Following last week’s NATO summit, the US believes it has successfully lobbied against Huawei, with the EU declaring that it will now take a “comprehensive and risk-based” approach to 5G networks. However, EU officials have stated that their decision was made purely in the region’s own interests and not to appease outside powers.
Europe has recently found itself caught between China and the US regarding Huawei’s 5G services. The US has been pressuring Europe to step away from doing business with Huawei, which, despite being privately owned, has benefitted from strong state support.
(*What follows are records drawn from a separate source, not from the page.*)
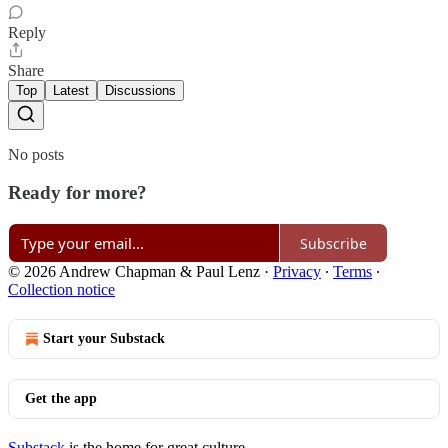
Reply
Share
Top
Latest
Discussions
No posts
Ready for more?
Subscribe
© 2026 Andrew Chapman & Paul Lenz
·
Privacy
∙
Terms
∙
Collection notice
Start your Substack
Get the app
Substack
is the home for great culture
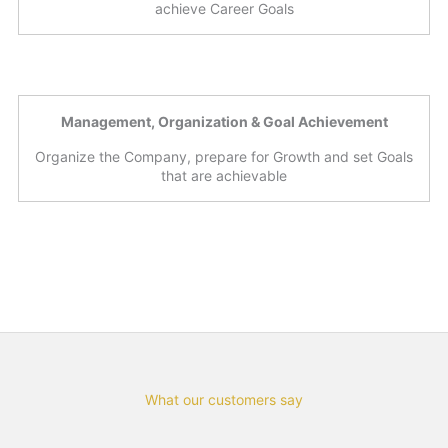
achieve Career Goals
Management, Organization & Goal Achievement
Organize the Company, prepare for Growth and set Goals
that are achievable
What our customers say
China has very different attitudes towards data privacy than those in the West
The dispute has proven difficult for European leaders, many of whom will want to maintain good relations with China due to its importance as a trading partner. At the same time, the US has long been considered the continent’s most important security ally, leaving no easy answers for EU officials.
The Huawei 5G disagreement has been complicated further by the US-China trade war, with another round of US tariffs on Chinese goods due to arrive on December 15. The trade war, which some have argued is increasing the risk of a global recession, has now been going on for 20 months.
As well as facing allegations of instigating cyberattacks, China has very different attitudes towards data privacy than those in the West. This raises concerns that Huawei could be used by Chinese state security services to access data held by international businesses, especially if the company’s 5G technology was adopted outside the country.
Finland’s Nokia and Sweden’s Ericsson are the next two biggest 5G companies after Huawei. Funding the growth of these two firms could be one way for the US to encourage Europe to abandon using Huawei 5G, further ensure the security of international business data and thwart Chinese efforts to infiltrate Europe’s sizeable chunk of the world’s telecoms market.